Under The Bridge

Tate's younger brother Indy is probably the best skateboarder in Spokane. He's also really smart though he couldn't care less about school. But when Indy clashes with his father one too many times and drops out of school, it's up to Tate to win his brother back from the seedier elements of Spokane. Can Tate convince Indy to come home, finish his high school degree, and return to skating Under the bridge with their crew?


I loved Michael Harmon's book Last Exit to Normal (this book was so underrated, I don't understand how it is not a NYT Bestseller, everyone should read it) so I didn't hesitate when I saw this book. I'm glad to say it didn't let me down.

I appreciate how Harmon's writing is always overflowing with emotions so raw and gritty. There is an unusual mix of angst, despair, hurt, love and acceptance via Tate's first-person narrative. Somehow Harmon manages to inject a glimmer of hope by projecting how Tate never really gave up on Indy and made multiple attempts to save his brother from the abyss of darkness. 

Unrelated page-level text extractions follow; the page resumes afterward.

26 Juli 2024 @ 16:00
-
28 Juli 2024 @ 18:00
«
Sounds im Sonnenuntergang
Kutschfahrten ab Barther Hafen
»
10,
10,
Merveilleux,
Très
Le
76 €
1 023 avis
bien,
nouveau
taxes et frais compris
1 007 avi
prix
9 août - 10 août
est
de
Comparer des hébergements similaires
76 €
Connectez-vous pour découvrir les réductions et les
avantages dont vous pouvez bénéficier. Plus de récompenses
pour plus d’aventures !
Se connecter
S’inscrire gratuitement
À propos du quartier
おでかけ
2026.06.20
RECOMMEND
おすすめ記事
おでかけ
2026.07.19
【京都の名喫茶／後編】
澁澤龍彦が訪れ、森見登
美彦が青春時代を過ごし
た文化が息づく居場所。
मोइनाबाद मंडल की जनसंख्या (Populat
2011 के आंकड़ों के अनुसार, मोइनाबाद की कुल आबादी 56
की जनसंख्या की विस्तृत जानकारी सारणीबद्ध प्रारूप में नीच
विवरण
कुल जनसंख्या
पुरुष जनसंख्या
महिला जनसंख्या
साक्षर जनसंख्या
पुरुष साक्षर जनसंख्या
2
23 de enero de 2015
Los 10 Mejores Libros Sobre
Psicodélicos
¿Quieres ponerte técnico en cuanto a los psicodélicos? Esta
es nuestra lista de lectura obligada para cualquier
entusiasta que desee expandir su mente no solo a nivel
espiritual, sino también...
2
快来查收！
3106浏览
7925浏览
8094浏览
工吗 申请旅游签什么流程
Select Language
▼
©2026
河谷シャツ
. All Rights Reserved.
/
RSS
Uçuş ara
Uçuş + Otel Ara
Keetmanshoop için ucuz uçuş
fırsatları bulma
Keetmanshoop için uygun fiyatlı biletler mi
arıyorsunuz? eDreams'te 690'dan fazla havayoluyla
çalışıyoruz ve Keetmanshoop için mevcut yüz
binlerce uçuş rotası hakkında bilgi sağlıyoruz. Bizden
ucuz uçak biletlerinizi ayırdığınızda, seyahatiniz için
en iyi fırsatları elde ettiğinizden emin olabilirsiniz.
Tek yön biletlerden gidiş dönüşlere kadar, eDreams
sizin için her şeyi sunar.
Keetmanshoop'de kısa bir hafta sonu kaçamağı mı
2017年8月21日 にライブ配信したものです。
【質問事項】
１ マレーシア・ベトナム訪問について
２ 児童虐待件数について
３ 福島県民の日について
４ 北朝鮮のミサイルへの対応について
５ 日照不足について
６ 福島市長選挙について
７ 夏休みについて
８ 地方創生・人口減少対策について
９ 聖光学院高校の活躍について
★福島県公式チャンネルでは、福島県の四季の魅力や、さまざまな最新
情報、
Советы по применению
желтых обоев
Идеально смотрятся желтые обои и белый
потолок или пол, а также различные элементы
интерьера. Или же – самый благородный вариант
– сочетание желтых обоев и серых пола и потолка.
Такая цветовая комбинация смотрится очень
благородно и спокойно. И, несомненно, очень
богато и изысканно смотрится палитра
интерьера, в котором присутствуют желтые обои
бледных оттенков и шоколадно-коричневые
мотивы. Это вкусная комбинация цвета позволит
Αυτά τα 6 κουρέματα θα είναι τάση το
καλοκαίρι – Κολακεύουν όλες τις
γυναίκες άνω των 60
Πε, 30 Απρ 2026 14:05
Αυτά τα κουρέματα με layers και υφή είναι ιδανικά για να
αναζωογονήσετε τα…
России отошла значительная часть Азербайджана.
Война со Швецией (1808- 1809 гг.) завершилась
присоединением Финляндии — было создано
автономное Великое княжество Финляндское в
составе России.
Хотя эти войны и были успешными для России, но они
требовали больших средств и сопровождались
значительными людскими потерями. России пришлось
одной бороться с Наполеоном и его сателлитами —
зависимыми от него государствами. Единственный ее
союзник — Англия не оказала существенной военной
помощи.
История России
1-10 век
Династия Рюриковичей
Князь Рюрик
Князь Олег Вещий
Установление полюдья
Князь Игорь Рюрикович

Tate's father was always the man of the family, imposing his own set of rules on his kids. Tate as the more sensible kid accepts and concurs, but Indy feels suffocated and tries to break away or rebel in his own way, which makes dad even angrier. This highlights the tussle in parent-child relationship and the fact that adults always make children listen to them without accepting what their kids have to say. As a result, kids like Indy rebel in every way they can until they lose it. Most of the times, it is not that parents don't love their kids, just that they love their kids the wrong way.

This book is an emotional roller coaster that brings you down to Bikini Bottom before finally going up. So be mentally prepared.

*This book contains swear words, drug dealings/usage and suicide.